Nina Pham’s suit accuses the hospital’s parent company, Texas Health Resources, of failing to provide staff with adequate training – and violating her privacy
Nina Pham, in the pink dress, is still employed by Texas Health Resources and was Thomas Eric Duncan’s primary nurse. Photograph: Win McNamee/Getty Images

Nina Pham, the nurse who last year became the first person to contract Ebola in the US, has said she will file a lawsuit against the hospital for which she was working at the time.

Pham became infected while caring for Thomas Eric Duncan, a Liberian man who contracted the disease in Africa before becoming sick in the US, at Texas Health Presbyterian hospital in Dallas.

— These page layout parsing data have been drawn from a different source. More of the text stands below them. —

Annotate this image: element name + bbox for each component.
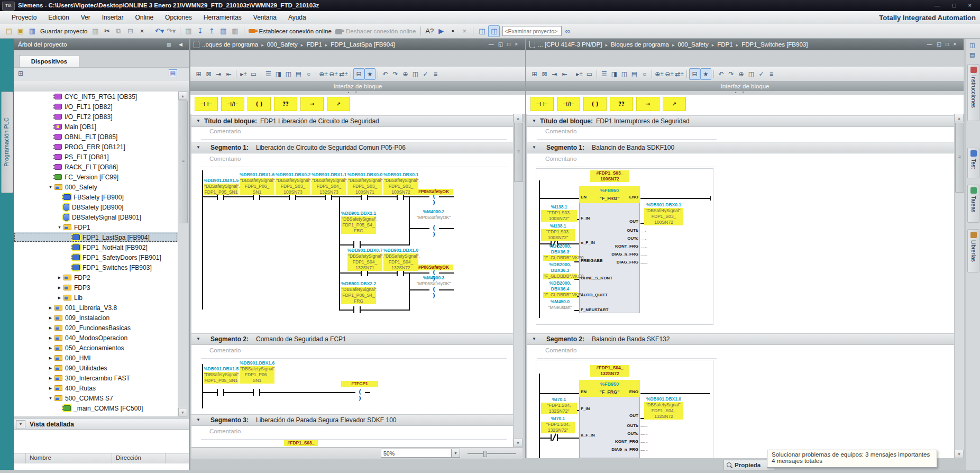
block-title-row[interactable]: ▼Título del bloque:FDP1 Liberación de Ci…: [191, 115, 513, 127]
tree-item[interactable]: _main_COMMS [FC500]: [14, 403, 178, 413]
editor-tool-icon[interactable]: ⇤: [560, 69, 570, 79]
editor-tool-icon[interactable]: [351, 70, 351, 78]
editor-tool-icon[interactable]: ⊞: [529, 69, 539, 79]
ladder-symbol-button[interactable]: ⊣/⊢: [557, 97, 580, 111]
expander-icon[interactable]: ▼: [47, 185, 54, 189]
tree-item[interactable]: RACK_FLT [OB86]: [14, 162, 178, 172]
operand[interactable]: %DB901.DBX0.2"DBSafetySignal". FDP1_S03_…: [276, 172, 310, 195]
save-project-button[interactable]: Guardar proyecto: [40, 28, 88, 34]
operand[interactable]: %M450.0"MNeustart": [543, 299, 577, 311]
ladder-canvas-fdp1-switches[interactable]: ▼Título del bloque:FDP1 Interruptores de…: [527, 114, 954, 458]
detail-view-header[interactable]: ▼ Vista detallada: [14, 418, 189, 430]
menu-item[interactable]: Ver: [75, 14, 96, 21]
comment-placeholder[interactable]: Comentario: [545, 156, 576, 162]
editor-tool-icon[interactable]: [316, 70, 316, 78]
editor-tool-icon[interactable]: ✓: [756, 69, 766, 79]
operand[interactable]: %DB2000. DBX36.3"F_GLOBDB".VKE0: [543, 243, 577, 261]
editor-tool-icon[interactable]: ↷: [726, 69, 736, 79]
block-title-row[interactable]: ▼Título del bloque:FDP1 Interruptores de…: [527, 115, 954, 127]
toolbar-icon[interactable]: ▣: [15, 26, 26, 37]
operand[interactable]: %I138.1"FDP1.S03. 100SN72": [541, 204, 577, 222]
operand[interactable]: %DB901.DBX0.1"DBSafetySignal". FDP1_S03_…: [644, 202, 683, 225]
expander-icon[interactable]: ▶: [47, 376, 54, 380]
editor-tool-icon[interactable]: ⊟: [689, 68, 700, 80]
add-device-icon[interactable]: ⊞: [18, 70, 23, 77]
operand[interactable]: %DB901.DBX0.0"DBSafetySignal". FDP1_S03_…: [347, 172, 382, 195]
pane-window-button[interactable]: □: [946, 41, 953, 47]
expander-icon[interactable]: ▶: [47, 386, 54, 390]
breadcrumb-item[interactable]: Bloques de programa: [605, 39, 669, 50]
operand-coil[interactable]: #P06SafetyOK: [414, 265, 453, 270]
pane-window-button[interactable]: □: [507, 41, 515, 47]
ladder-symbol-button[interactable]: ⊣ ⊢: [195, 97, 218, 111]
tree-item[interactable]: ▶ Lib: [14, 293, 178, 303]
interface-splitter[interactable]: [526, 91, 964, 95]
breadcrumb-item[interactable]: FDP1_LastSpa [FB904]: [325, 39, 395, 50]
task-tab-tareas[interactable]: Tareas: [967, 185, 979, 223]
tree-item[interactable]: ▼ FDP1: [14, 222, 178, 232]
cpu-control-icon[interactable]: ▶: [436, 26, 446, 37]
tree-item[interactable]: ▼ 000_Safety: [14, 182, 178, 192]
editor-tool-icon[interactable]: ▸±: [239, 69, 249, 79]
pane-titlebar[interactable]: ..oques de programa000_SafetyFDP1FDP1_La…: [190, 39, 525, 50]
editor-tool-icon[interactable]: ⊠: [539, 69, 549, 79]
tab-dispositivos[interactable]: Dispositivos: [19, 55, 79, 68]
editor-tool-icon[interactable]: ◫: [410, 69, 420, 79]
pane-window-button[interactable]: ×: [953, 41, 960, 47]
editor-tool-icon[interactable]: [378, 70, 378, 78]
search-project-input[interactable]: [502, 26, 562, 36]
editor-tool-icon[interactable]: ▭: [249, 69, 259, 79]
portal-tab-programacion-plc[interactable]: Programación PLC: [1, 92, 13, 193]
operand[interactable]: %I70.1"FDP1.S04. 132SN72": [541, 397, 577, 414]
tree-item[interactable]: ▶ FDP3: [14, 283, 178, 293]
operand[interactable]: %DB901.DBX1.6"DBSafetySignal". FDP1_P06_…: [240, 360, 274, 384]
breadcrumb-item[interactable]: FDP1: [301, 39, 322, 50]
operand[interactable]: %DB901.DBX0.1"DBSafetySignal". FDP1_S03_…: [383, 172, 418, 195]
task-tab-instrucciones[interactable]: Instrucciones: [967, 64, 979, 121]
operand[interactable]: %DB901.DBX2.1"DBSafetySignal". FDP1_P05_…: [341, 211, 376, 234]
comment-placeholder[interactable]: Comentario: [545, 128, 576, 134]
toolbar-icon[interactable]: ✂: [102, 26, 113, 37]
ladder-symbol-button[interactable]: ( ): [248, 97, 271, 111]
expander-icon[interactable]: ▶: [47, 356, 54, 360]
editor-scrollbar-mid[interactable]: ▲ ▼: [513, 114, 523, 447]
segment-2-header[interactable]: ▼Segmento 2:Balancin de Banda SKF132: [527, 333, 954, 345]
ladder-symbol-button[interactable]: →: [300, 97, 324, 111]
operand[interactable]: %DB901.DBX1.0"DBSafetySignal". FDP1_S04_…: [383, 248, 418, 271]
tree-item[interactable]: CYC_INT5_RTG1 [OB35]: [14, 92, 178, 102]
editor-tool-icon[interactable]: ⇄±: [674, 69, 684, 79]
segment-3-header[interactable]: ▼Segmento 3:Liberación de Parada Segura …: [191, 414, 513, 426]
segment-2-header[interactable]: ▼Segmento 2:Comando de Seguridad a FCP1: [191, 333, 513, 345]
column-nombre[interactable]: Nombre: [30, 454, 51, 461]
contact-no[interactable]: [353, 306, 361, 313]
device-icon[interactable]: ↧: [195, 26, 206, 37]
ladder-symbol-button[interactable]: ( ): [583, 97, 607, 111]
tree-item[interactable]: I/O_FLT2 [OB83]: [14, 112, 178, 122]
operand[interactable]: %I138.1"FDP1.S03. 100SN72": [541, 223, 575, 241]
operand[interactable]: %DB901.DBX0.7"DBSafetySignal". FDP1_S04_…: [347, 248, 382, 271]
editor-tool-icon[interactable]: ◫: [746, 69, 756, 79]
coil[interactable]: ( ): [429, 286, 439, 293]
editor-tool-icon[interactable]: ▸±: [574, 69, 584, 79]
tree-item[interactable]: OBNL_FLT [OB85]: [14, 132, 178, 142]
operand[interactable]: %DB2000. DBX36.3"F_GLOBDB".VKE0: [543, 262, 577, 279]
chevron-down-icon[interactable]: ▼: [16, 420, 25, 429]
toolbar-icon[interactable]: ⧉: [114, 26, 124, 37]
coil[interactable]: ( ): [355, 389, 365, 396]
block-interface-bar[interactable]: Interfaz de bloque: [526, 81, 964, 91]
breadcrumb-item[interactable]: 000_Safety: [261, 39, 298, 50]
tree-item[interactable]: DBSafety [DB900]: [14, 202, 178, 212]
editor-tool-icon[interactable]: ⊟: [353, 68, 364, 80]
editor-tool-icon[interactable]: ▭: [584, 69, 594, 79]
editor-tool-icon[interactable]: ↶: [716, 69, 726, 79]
comment-placeholder[interactable]: Comentario: [209, 428, 241, 434]
tree-item[interactable]: ▶ 020_FuncionesBasicas: [14, 323, 178, 333]
pane-window-button[interactable]: ◱: [937, 41, 946, 47]
editor-tool-icon[interactable]: ⊠: [204, 69, 214, 79]
editor-tool-icon[interactable]: ⊕±: [318, 69, 328, 79]
comment-placeholder[interactable]: Comentario: [209, 347, 241, 353]
pane-window-button[interactable]: —: [927, 41, 937, 47]
editor-tool-icon[interactable]: ⊖±: [664, 69, 674, 79]
expander-icon[interactable]: ▶: [47, 316, 54, 320]
tree-item[interactable]: ▶ 001_Libreria_V3.8: [14, 303, 178, 313]
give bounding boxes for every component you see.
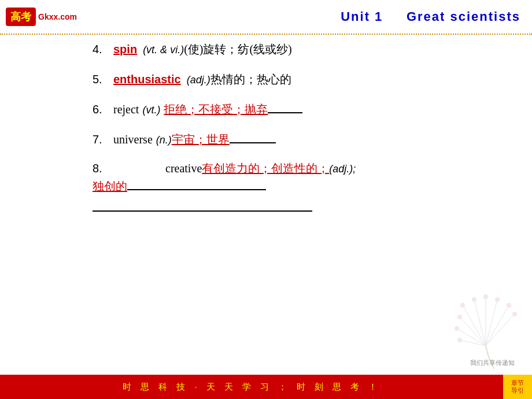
pos-6: (vt.) — [142, 102, 160, 118]
logo-icon: 高考 — [6, 8, 36, 26]
prefix-7: universe — [113, 131, 153, 148]
answer-6: 拒绝；不接受；抛弃 — [164, 101, 268, 118]
exercise-item-5: 5. enthusiastic (adj.) 热情的；热心的 — [93, 71, 509, 88]
pos-4: (vt. & vi.) — [143, 42, 184, 58]
exercise-item-6: 6. reject (vt.) 拒绝；不接受；抛弃 — [93, 101, 509, 118]
bottom-bar-text: 时 思 科 技 · 天 天 学 习 ； 时 刻 思 考 ！ — [123, 382, 381, 393]
prefix-8: creative — [165, 162, 202, 175]
page-title: Unit 1 Great scientists — [341, 9, 520, 24]
meaning-5: 热情的；热心的 — [210, 71, 291, 88]
item-8-line1: 8. creative 有创造力的；创造性的； (adj.); — [93, 161, 509, 176]
blank-6 — [268, 102, 302, 113]
title-text: Great scientists — [407, 9, 520, 24]
header-divider — [0, 34, 532, 35]
pos-8: (adj.); — [329, 163, 356, 175]
item-number-7: 7. — [93, 131, 113, 148]
item-number-5: 5. — [93, 71, 113, 88]
blank-7 — [230, 132, 276, 143]
exercise-item-4: 4. spin (vt. & vi.) (使)旋转；纺(线或纱) — [93, 40, 509, 58]
exercise-item-7: 7. universe (n.) 宇宙；世界 — [93, 131, 509, 148]
item-number-6: 6. — [93, 101, 113, 118]
item-number-4: 4. — [93, 40, 113, 58]
blank-8b — [93, 200, 312, 212]
bottom-bar-main: 时 思 科 技 · 天 天 学 习 ； 时 刻 思 考 ！ — [0, 375, 503, 399]
svg-point-14 — [512, 312, 517, 316]
exercise-item-8: 8. creative 有创造力的；创造性的； (adj.); 独创的 — [93, 161, 509, 212]
meaning-red-8: 有创造力的；创造性的； — [202, 161, 329, 176]
item-number-8: 8. — [93, 162, 113, 175]
prefix-6: reject — [113, 101, 139, 118]
logo-url: Gkxx.com — [38, 12, 77, 21]
unit-label: Unit 1 — [341, 9, 383, 24]
bottom-bar-nav[interactable]: 章节导引 — [503, 375, 532, 399]
logo-area: 高考 Gkxx.com — [6, 8, 77, 26]
pos-5: (adj.) — [187, 72, 210, 88]
suffix-red-8: 独创的 — [93, 179, 127, 194]
blank-8a — [127, 179, 266, 190]
pos-7: (n.) — [156, 132, 172, 148]
answer-7: 宇宙；世界 — [172, 131, 230, 148]
main-content: 4. spin (vt. & vi.) (使)旋转；纺(线或纱) 5. enth… — [93, 40, 509, 353]
meaning-4: (使)旋转；纺(线或纱) — [184, 40, 292, 58]
answer-4: spin — [113, 40, 137, 58]
header: 高考 Gkxx.com Unit 1 Great scientists — [0, 0, 532, 34]
answer-5: enthusiastic — [113, 71, 181, 88]
watermark: 我们共享传递知 — [470, 359, 515, 367]
bottom-bar-nav-text: 章节导引 — [511, 379, 524, 394]
bottom-bar: 时 思 科 技 · 天 天 学 习 ； 时 刻 思 考 ！ 章节导引 — [0, 375, 532, 399]
item-8-line2: 独创的 — [93, 179, 509, 194]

Pham’s suit accuses the hospital’s parent company, Texas Health Resources, of failing to provide staff with adequate training or the necessary equipment to respond to the disease. It also claims that the company violated Pham’s privacy by releasing medical information and videos of her despite her request that “no information” be released.

Her complaints echo those made by the country’s largest nursing union in the days after Duncan was found to have the disease. National Nurses United criticized the hospital and said it failed to properly prepare staff on the protocol for dealing with an Ebola patient.

Pham, who is still employed by Texas Health Resources, was Duncan’s primary nurse. Duncan, who was first sent home from the hospital after manifesting symptoms of the disease, died in a hospital isolation unit on 8 October. Days later, Pham learned that she had contracted the disease.

“I wanted to believe that they would have my back and take care of me, but they just haven’t risen to the occasion,” Pham told the Dallas Morning News.

The newspaper said the suit asks for unspecified damages related to “physical pain, mental anguish, medical expenses and loss of future earnings”.
A Texas Health Resources spokesperson, Wendell Watson, said that the group believed that Pham’s complaints could be resolved.

“Nina Pham bravely served Texas Health Dallas during a most difficult time,” Watson said. “We continue to support and wish the best for her, and we remain optimistic that constructive dialogue can resolve this matter.”

Pham was moved to the National Institutes of Health, a Maryland hospital, for treatment. She was discharged later in October after receiving experimental drugs and plasma from an Ebola survivor, Dr Kent Brantly.

Her colleague, nurse Amber Vinson, also contracted the disease after caring for Duncan. She was moved to Atlanta’s Emory University hospital and was discharged in October.